▶ [WORK REQUIRED] A stretch of the entries below is to be set down exactly, running from the line with "Divulgue aqui" through the line with "Jovem é assassinado a tiros no bairro", both included, and no other line.

▶ [INPUT]

=-=-=

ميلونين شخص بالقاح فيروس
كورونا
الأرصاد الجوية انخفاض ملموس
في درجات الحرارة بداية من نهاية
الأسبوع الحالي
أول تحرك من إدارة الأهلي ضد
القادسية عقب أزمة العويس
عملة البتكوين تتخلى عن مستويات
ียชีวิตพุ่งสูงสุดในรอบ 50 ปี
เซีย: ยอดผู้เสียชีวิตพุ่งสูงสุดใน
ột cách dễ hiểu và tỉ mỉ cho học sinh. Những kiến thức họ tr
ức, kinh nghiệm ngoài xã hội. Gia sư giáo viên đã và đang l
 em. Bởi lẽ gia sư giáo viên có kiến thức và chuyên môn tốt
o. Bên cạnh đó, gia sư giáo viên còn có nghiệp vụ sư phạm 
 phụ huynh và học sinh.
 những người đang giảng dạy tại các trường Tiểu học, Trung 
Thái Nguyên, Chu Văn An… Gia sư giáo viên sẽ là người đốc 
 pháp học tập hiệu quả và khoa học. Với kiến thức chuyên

=-=-=

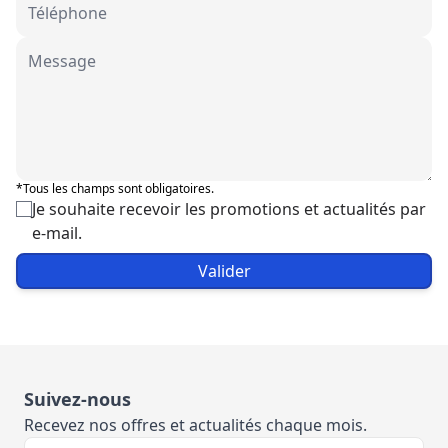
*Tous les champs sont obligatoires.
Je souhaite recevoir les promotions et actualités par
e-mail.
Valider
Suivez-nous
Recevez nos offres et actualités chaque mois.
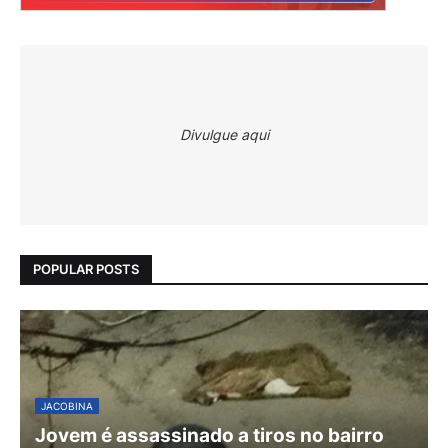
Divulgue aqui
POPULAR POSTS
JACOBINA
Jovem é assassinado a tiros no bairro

=-=-=

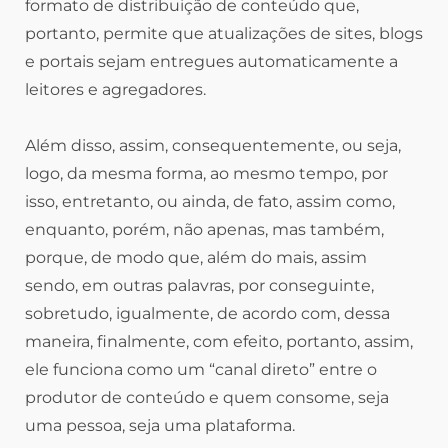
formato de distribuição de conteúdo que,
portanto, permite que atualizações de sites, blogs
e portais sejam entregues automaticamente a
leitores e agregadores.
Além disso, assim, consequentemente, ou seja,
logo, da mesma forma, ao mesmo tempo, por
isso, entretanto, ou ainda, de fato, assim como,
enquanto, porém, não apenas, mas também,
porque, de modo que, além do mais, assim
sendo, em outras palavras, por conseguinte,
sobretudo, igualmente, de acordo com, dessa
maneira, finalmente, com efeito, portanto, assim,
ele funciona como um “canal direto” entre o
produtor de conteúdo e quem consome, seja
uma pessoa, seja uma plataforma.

=-=-=

▶ [EXERCISE ANSWER]
Divulgue aqui
POPULAR POSTS
JACOBINA
Jovem é assassinado a tiros no bairro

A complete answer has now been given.